- _WHAT TO PRODUCE_: Look through the records below, and whenever a line contains "projects", copy it.

Data excerpts:
== Segment start ==

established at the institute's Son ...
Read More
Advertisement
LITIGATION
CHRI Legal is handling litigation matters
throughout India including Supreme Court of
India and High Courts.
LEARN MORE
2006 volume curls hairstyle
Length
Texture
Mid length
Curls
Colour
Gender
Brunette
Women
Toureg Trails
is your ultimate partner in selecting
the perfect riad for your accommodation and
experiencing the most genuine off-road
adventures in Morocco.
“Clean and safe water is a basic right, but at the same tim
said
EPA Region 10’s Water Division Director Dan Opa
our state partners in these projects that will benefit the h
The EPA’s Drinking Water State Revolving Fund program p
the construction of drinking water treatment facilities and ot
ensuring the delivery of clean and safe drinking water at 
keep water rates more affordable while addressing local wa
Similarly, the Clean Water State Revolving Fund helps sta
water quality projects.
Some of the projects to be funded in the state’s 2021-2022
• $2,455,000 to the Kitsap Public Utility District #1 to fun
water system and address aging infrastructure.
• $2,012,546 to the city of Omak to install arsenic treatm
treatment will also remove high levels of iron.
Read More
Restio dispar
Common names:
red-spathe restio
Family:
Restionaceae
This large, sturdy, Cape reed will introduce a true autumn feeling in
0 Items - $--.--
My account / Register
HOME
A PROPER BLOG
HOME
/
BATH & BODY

== Segment end ==
== Segment start ==

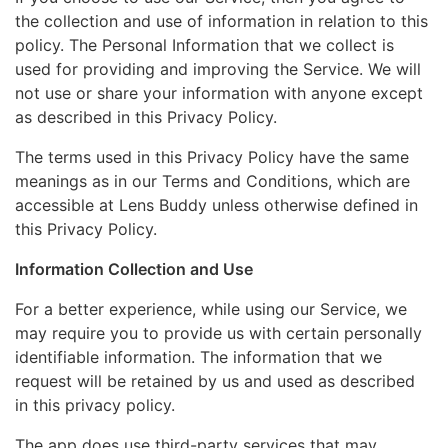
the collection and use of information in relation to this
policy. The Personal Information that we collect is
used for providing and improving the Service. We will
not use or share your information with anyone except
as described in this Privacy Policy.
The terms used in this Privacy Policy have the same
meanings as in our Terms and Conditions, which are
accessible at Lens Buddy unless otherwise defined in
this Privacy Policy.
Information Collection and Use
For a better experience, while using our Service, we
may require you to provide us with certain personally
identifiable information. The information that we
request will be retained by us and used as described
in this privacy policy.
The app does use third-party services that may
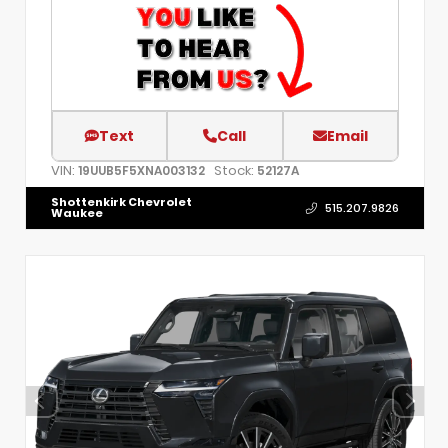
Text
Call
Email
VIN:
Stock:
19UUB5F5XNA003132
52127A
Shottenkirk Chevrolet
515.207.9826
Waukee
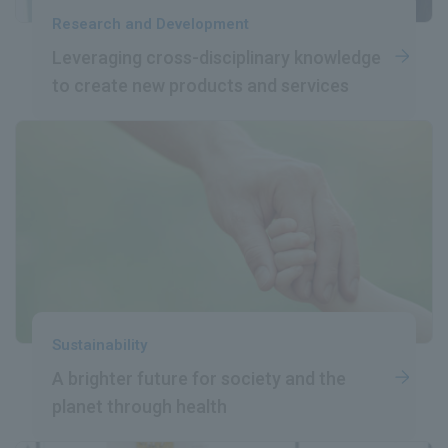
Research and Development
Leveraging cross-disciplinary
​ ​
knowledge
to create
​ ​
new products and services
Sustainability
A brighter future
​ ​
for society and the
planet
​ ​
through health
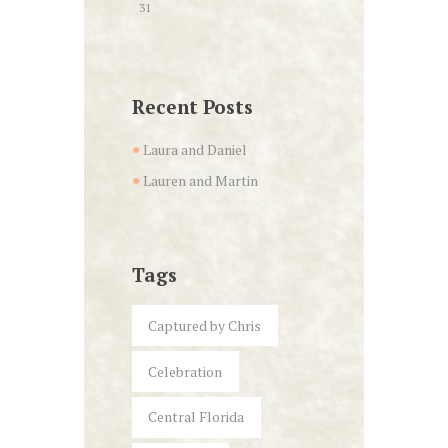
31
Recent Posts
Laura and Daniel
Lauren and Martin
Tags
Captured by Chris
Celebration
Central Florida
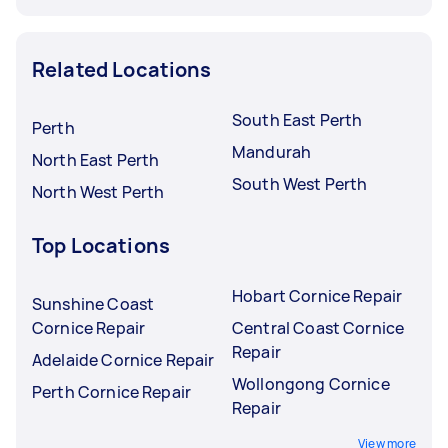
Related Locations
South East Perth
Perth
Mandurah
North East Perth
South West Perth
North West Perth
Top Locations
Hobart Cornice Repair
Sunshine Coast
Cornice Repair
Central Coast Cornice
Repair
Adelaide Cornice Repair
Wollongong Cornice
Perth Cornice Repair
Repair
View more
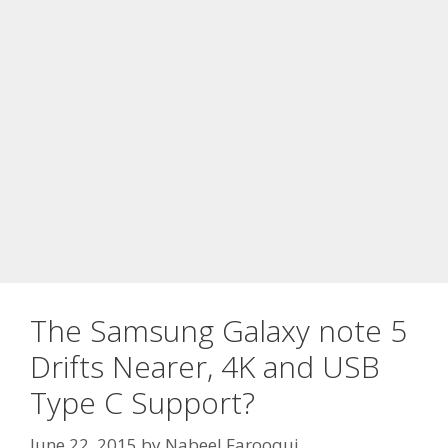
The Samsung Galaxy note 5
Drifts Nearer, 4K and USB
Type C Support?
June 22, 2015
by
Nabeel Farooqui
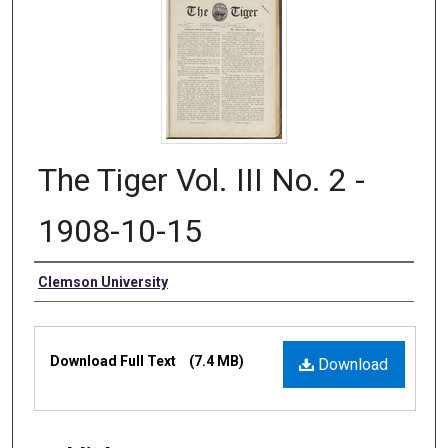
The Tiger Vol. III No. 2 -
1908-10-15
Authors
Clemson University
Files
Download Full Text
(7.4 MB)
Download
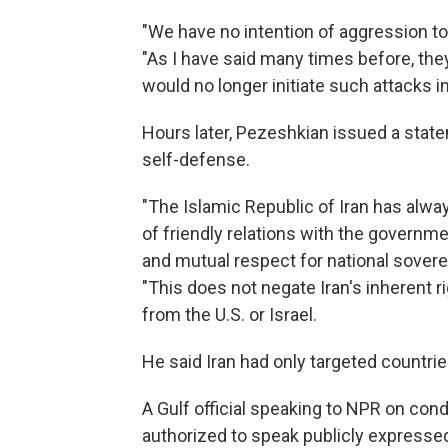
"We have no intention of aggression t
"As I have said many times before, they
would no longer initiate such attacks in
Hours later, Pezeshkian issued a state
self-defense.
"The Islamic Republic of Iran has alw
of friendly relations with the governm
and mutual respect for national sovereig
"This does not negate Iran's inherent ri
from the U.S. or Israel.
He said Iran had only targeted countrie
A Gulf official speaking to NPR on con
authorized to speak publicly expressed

== Segment end ==

- _EXERCISE RESPONSE_:
our state partners in these projects that will benefit the h
water quality projects.
Some of the projects to be funded in the state’s 2021-2022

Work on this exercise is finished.